Let \( A \) and \( B \) be independent events with \( P(A)=\frac{1}{3} \) and \( P(B)=\frac{1}{8} \). Find \( P(A \cap B) \) and \( P(A \cup B) \).

To find \( P(A \cap B) \) and \( P(A \cup B) \) for the independent events \( A \) and \( B \), we can use the following formulas: 1. For independent events, the probability of both events occurring (the intersection) is given by: \[ P(A \cap B) = P(A) \cdot P(B) \] 2. The probability of either event occurring (the union) is given by: \[ P(A \cup B) = P(A) + P(B) - P(A \cap B) \] Given: - \( P(A) = \frac{1}{3} \) - \( P(B) = \frac{1}{8} \) First, we calculate \( P(A \cap B) \): \[ P(A \cap B) = P(A) \cdot P(B) = \frac{1}{3} \cdot \frac{1}{8} = \frac{1}{24} \] Next, we calculate \( P(A \cup B) \): \[ P(A \cup B) = P(A) + P(B) - P(A \cap B) \] Substituting the values we have: \[ P(A \cup B) = \frac{1}{3} + \frac{1}{8} - \frac{1}{24} \] To perform this calculation, we need a common denominator.

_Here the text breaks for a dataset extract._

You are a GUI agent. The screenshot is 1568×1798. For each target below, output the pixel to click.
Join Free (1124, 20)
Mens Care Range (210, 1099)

The least common multiple of 3, 8, and 24 is 24. We convert each fraction: \[ \frac{1}{3} = \frac{8}{24}, \quad \frac{1}{8} = \frac{3}{24}, \quad \frac{1}{24} = \frac{1}{24} \] Now substituting these values into the equation: \[ P(A \cup B) = \frac{8}{24} + \frac{3}{24} - \frac{1}{24} = \frac{8 + 3 - 1}{24} = \frac{10}{24} = \frac{5}{12} \] Thus, the final results are: \[ P(A \cap B) = \frac{1}{24} \] \[ P(A \cup B) = \frac{5}{12} \]